■ **What the task requires**
Set down exactly the lines that run from the one containing "Case_v (59, 640)" to the end of the material below, both included, without pictures.

■ **Provided records**
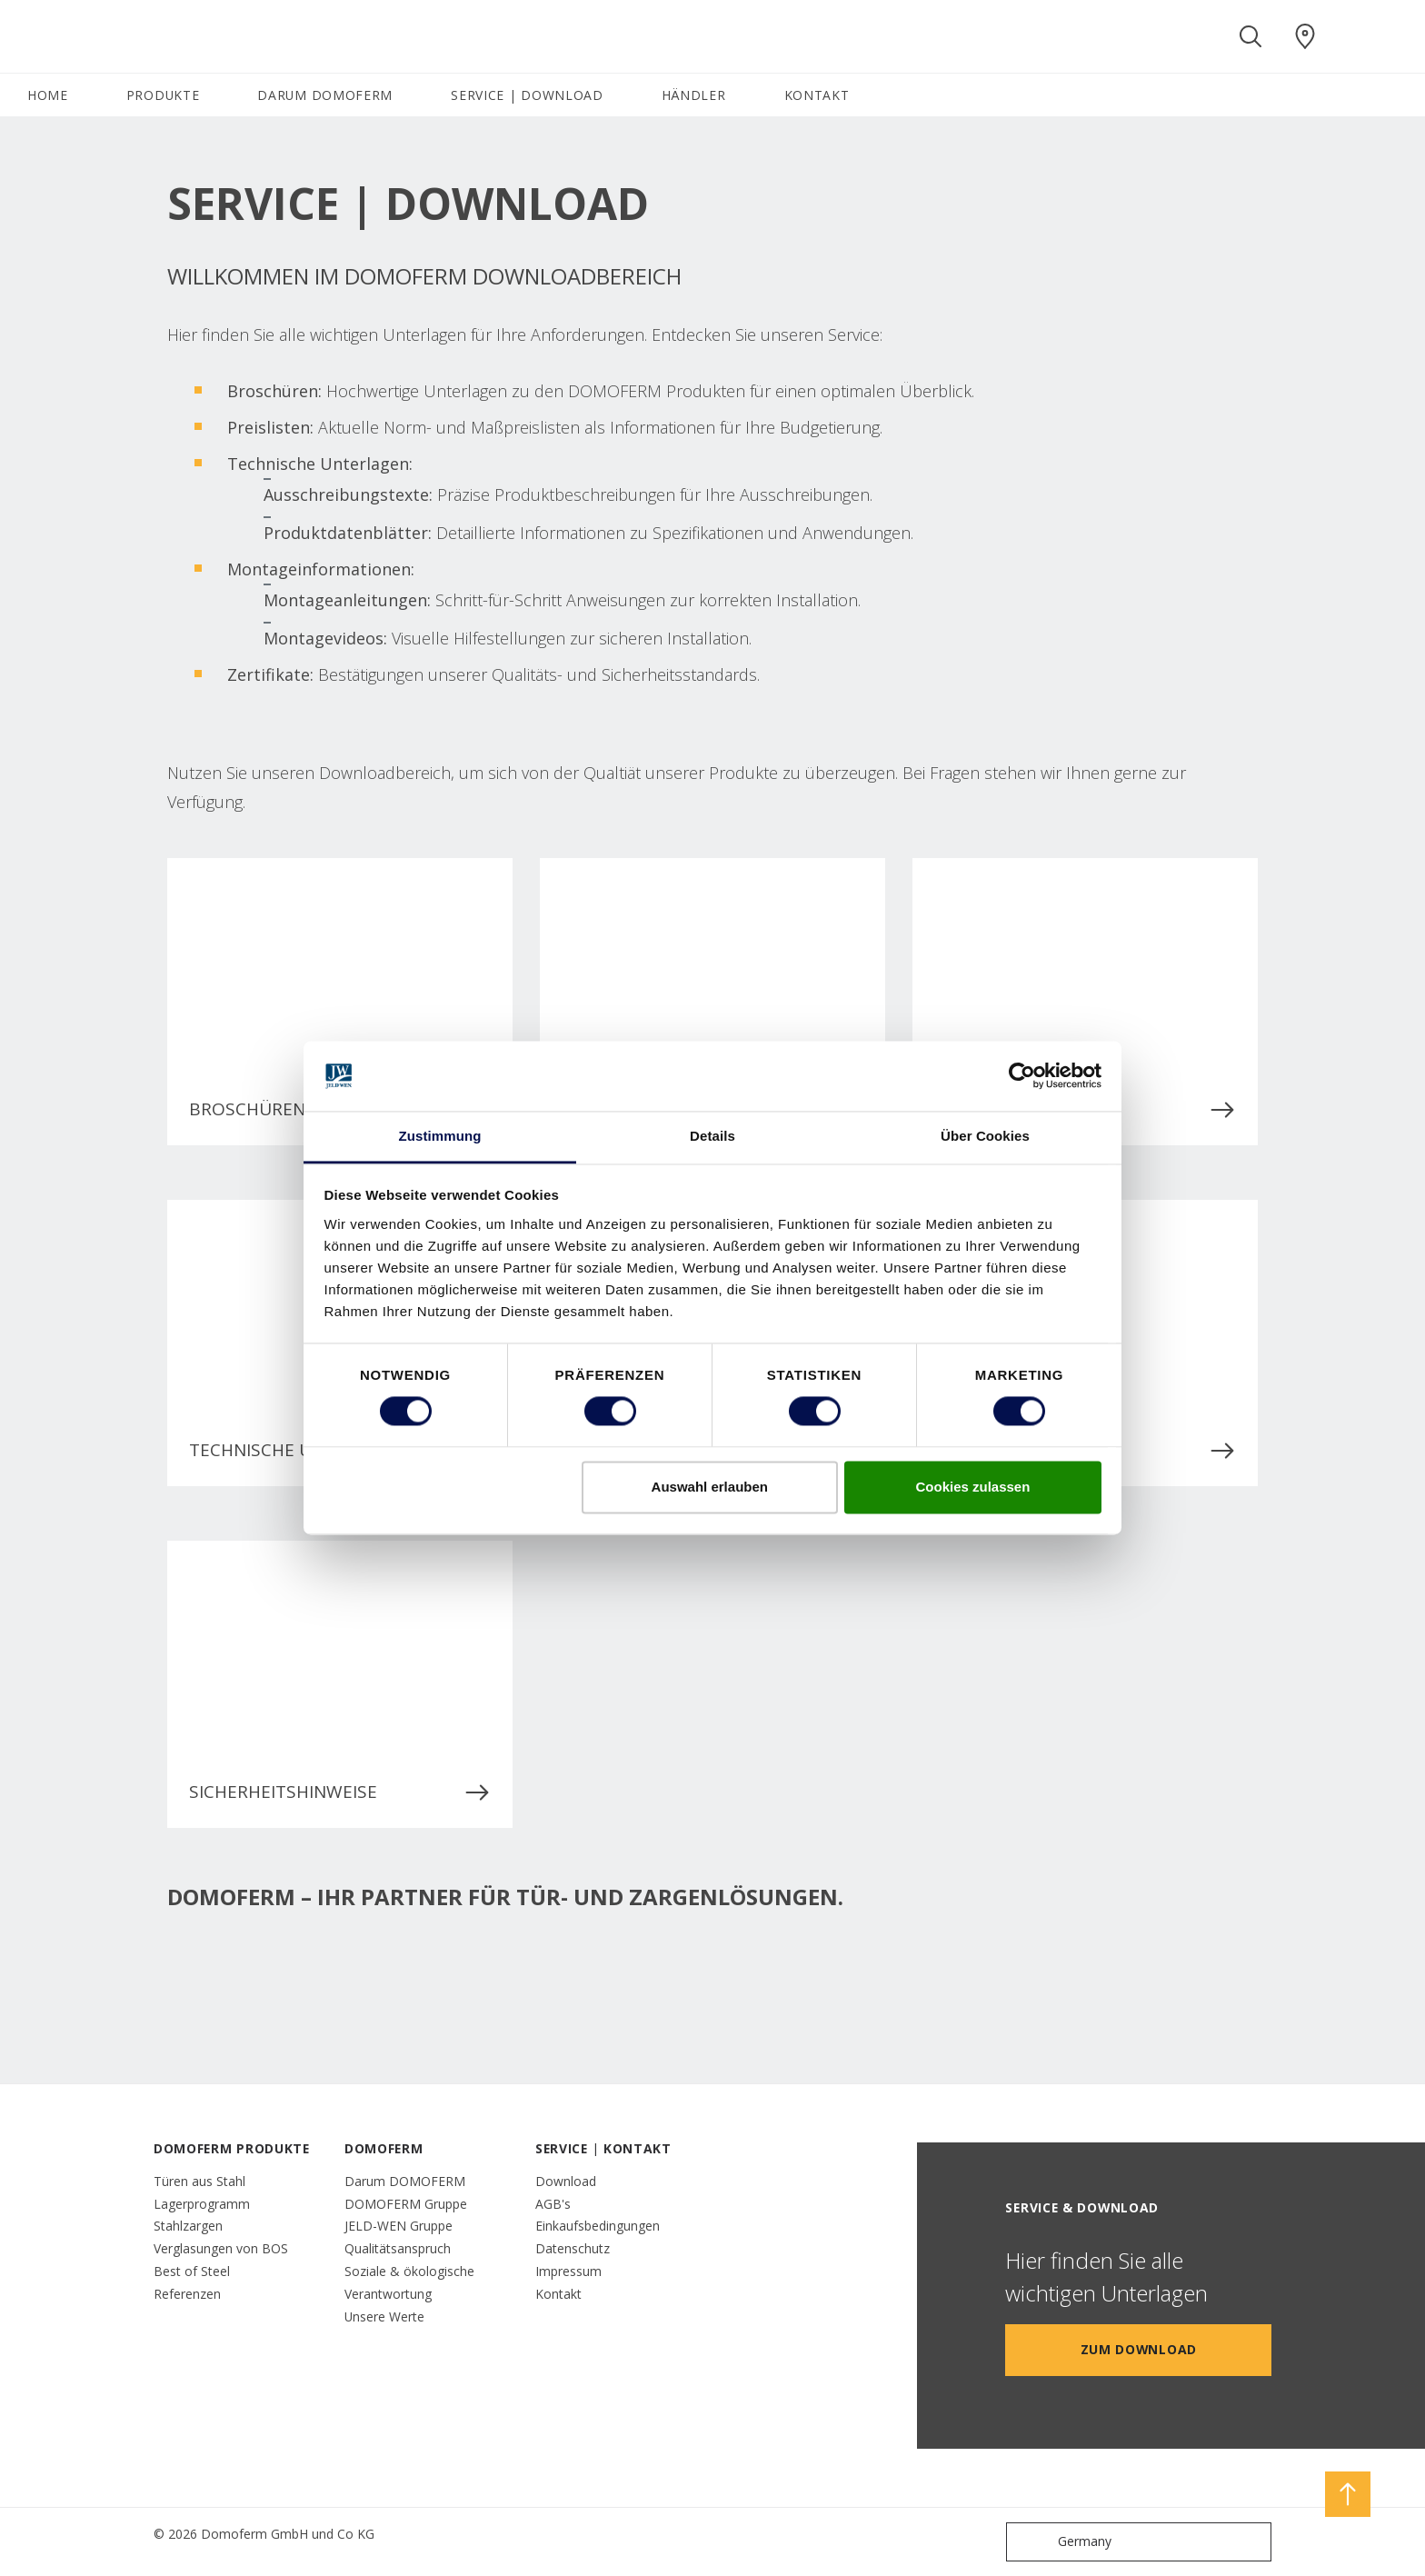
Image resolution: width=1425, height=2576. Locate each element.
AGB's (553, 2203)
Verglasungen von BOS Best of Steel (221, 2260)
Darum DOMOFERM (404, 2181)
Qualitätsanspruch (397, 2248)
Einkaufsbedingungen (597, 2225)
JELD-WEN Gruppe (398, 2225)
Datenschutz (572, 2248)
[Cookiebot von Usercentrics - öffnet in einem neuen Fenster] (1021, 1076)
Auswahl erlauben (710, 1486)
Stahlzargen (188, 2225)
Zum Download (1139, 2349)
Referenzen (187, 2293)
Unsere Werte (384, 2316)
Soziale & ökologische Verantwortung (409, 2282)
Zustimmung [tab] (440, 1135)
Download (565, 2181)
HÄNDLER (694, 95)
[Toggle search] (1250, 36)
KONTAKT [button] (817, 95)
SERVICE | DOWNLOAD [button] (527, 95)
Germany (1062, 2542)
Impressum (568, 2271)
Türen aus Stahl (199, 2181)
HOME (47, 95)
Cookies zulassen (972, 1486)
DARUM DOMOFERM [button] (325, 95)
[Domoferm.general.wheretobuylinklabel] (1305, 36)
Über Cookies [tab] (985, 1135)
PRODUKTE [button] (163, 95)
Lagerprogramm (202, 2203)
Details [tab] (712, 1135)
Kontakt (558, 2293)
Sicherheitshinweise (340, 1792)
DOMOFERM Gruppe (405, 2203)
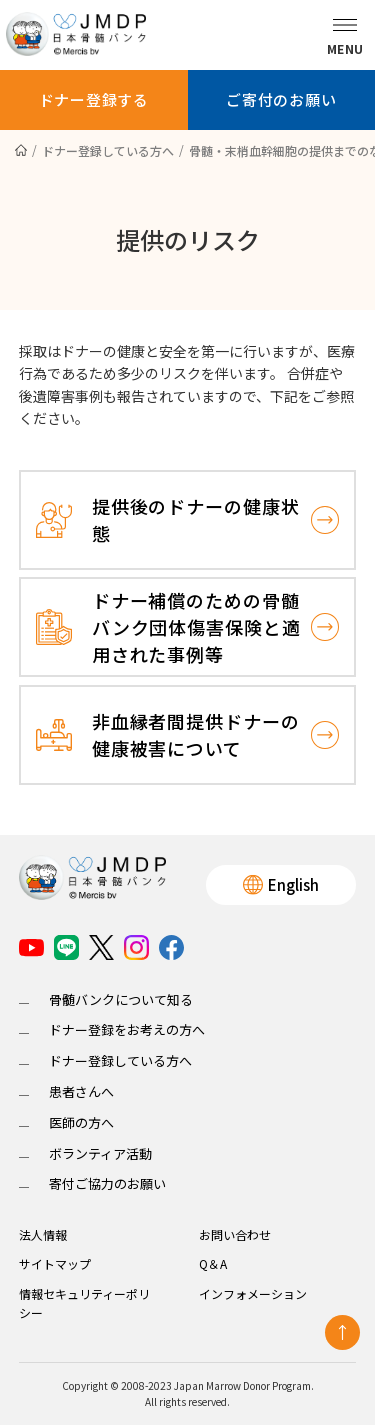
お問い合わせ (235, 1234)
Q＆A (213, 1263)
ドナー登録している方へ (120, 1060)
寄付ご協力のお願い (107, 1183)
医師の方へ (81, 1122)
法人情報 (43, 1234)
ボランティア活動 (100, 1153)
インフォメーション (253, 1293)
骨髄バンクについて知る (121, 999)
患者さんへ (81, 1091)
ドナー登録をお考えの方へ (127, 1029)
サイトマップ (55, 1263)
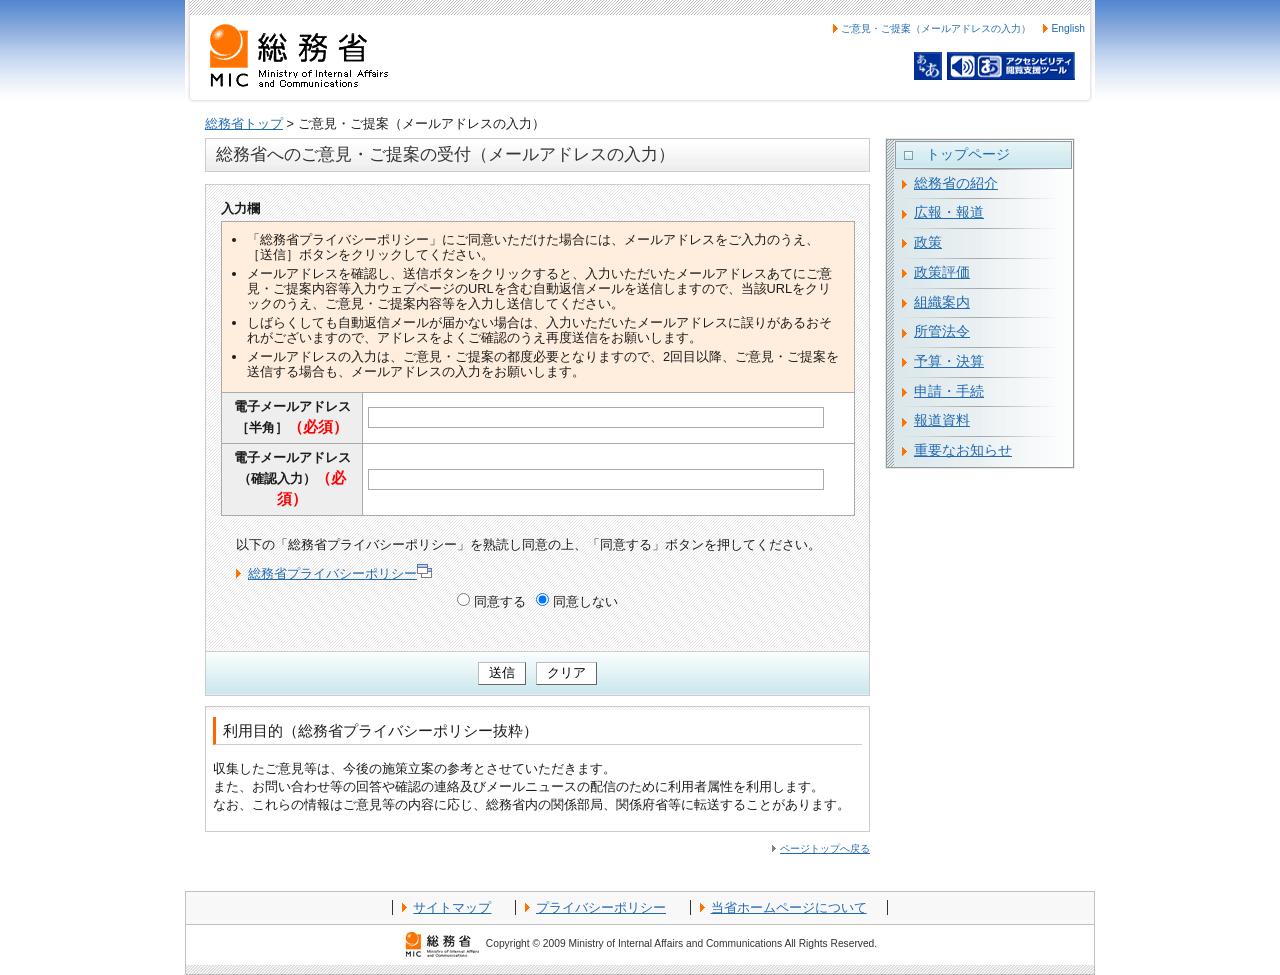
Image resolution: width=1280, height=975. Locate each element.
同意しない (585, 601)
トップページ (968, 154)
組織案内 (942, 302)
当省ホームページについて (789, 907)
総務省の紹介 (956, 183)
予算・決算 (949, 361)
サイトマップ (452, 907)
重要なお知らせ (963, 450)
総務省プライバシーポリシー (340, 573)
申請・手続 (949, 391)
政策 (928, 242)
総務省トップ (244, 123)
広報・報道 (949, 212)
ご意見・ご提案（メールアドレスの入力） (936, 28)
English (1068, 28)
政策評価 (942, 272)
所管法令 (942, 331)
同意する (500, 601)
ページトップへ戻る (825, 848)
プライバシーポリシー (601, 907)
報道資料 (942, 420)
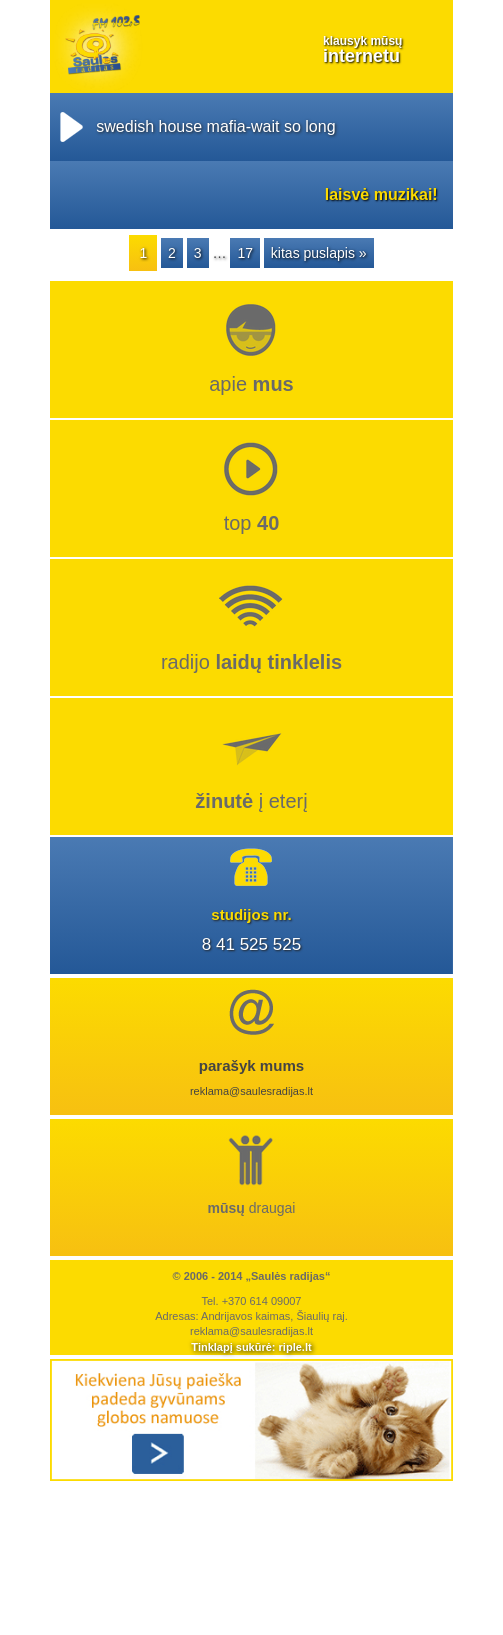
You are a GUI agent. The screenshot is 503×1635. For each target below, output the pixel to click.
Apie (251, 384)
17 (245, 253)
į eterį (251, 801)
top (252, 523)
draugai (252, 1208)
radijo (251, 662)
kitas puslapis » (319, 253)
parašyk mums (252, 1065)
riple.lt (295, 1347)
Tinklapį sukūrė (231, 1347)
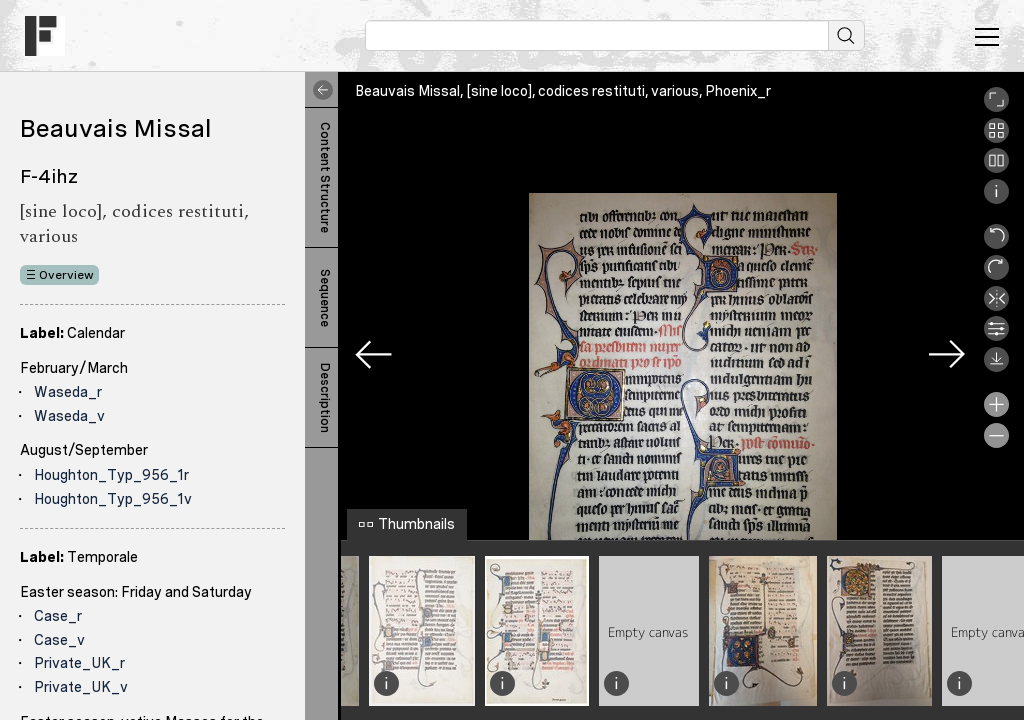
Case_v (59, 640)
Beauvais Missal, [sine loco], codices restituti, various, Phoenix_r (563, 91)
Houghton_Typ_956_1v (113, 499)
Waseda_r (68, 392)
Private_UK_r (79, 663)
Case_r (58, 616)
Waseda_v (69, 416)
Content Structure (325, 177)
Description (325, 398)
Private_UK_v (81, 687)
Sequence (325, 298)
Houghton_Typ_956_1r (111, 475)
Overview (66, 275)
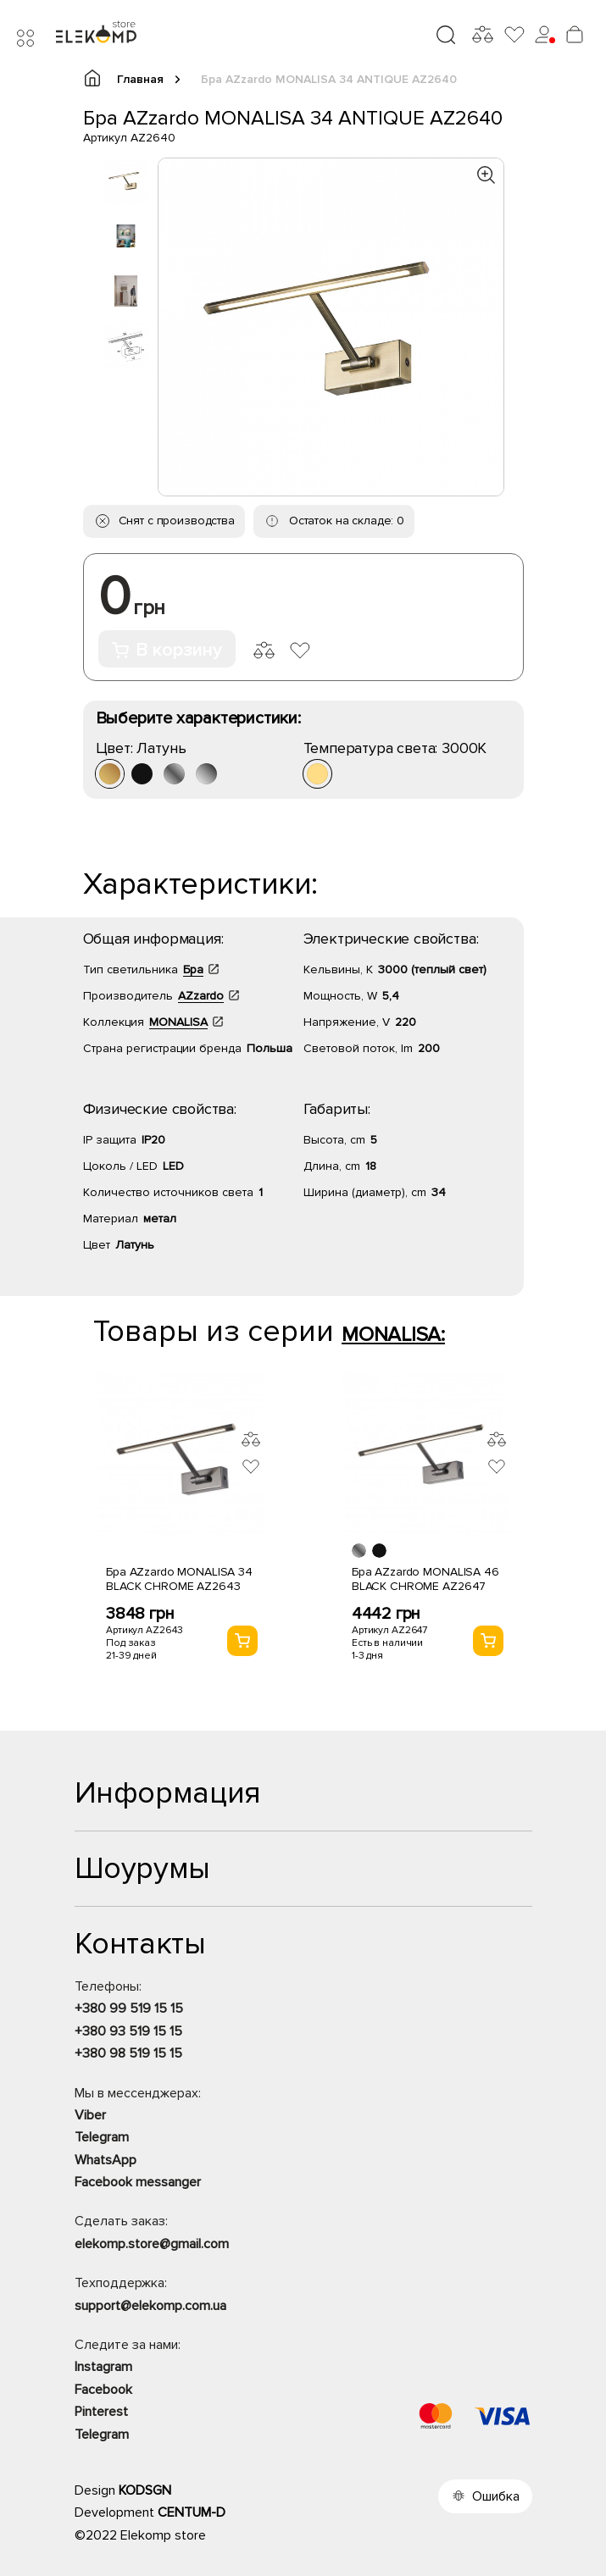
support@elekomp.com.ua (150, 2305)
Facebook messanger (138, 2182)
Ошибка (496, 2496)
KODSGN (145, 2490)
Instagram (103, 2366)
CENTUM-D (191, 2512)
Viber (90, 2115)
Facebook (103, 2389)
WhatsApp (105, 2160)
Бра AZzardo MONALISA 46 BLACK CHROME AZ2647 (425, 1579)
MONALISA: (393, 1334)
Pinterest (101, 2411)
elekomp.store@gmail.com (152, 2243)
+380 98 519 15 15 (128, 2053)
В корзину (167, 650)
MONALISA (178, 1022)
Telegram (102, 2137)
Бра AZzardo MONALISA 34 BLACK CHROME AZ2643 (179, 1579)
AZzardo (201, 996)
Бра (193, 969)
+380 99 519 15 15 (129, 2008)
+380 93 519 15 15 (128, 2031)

■ **Answer box**
Case_v (59, 640)
Beauvais Missal, [sine loco], codices restituti, various, Phoenix_r (563, 91)
Houghton_Typ_956_1v (113, 499)
Waseda_r (68, 392)
Private_UK_r (79, 663)
Case_r (58, 616)
Waseda_v (69, 416)
Content Structure (325, 177)
Description (325, 398)
Private_UK_v (81, 687)
Sequence (325, 298)
Houghton_Typ_956_1r (111, 475)
Overview (66, 275)
support@elekomp.com.ua (150, 2305)
Facebook messanger (138, 2182)
Ошибка (496, 2496)
KODSGN (145, 2490)
Instagram (103, 2366)
CENTUM-D (191, 2512)
Viber (90, 2115)
Facebook (103, 2389)
WhatsApp (105, 2160)
Бра AZzardo MONALISA 46 BLACK CHROME AZ2647 (425, 1579)
MONALISA: (393, 1334)
Pinterest (101, 2411)
elekomp.store@gmail.com (152, 2243)
+380 98 519 15 15 (128, 2053)
В корзину (167, 650)
MONALISA (178, 1022)
Telegram (102, 2137)
Бра AZzardo MONALISA 34 BLACK CHROME AZ2643 (179, 1579)
AZzardo (201, 996)
Бра (193, 969)
+380 99 519 15 15 (129, 2008)
+380 93 519 15 15 (128, 2031)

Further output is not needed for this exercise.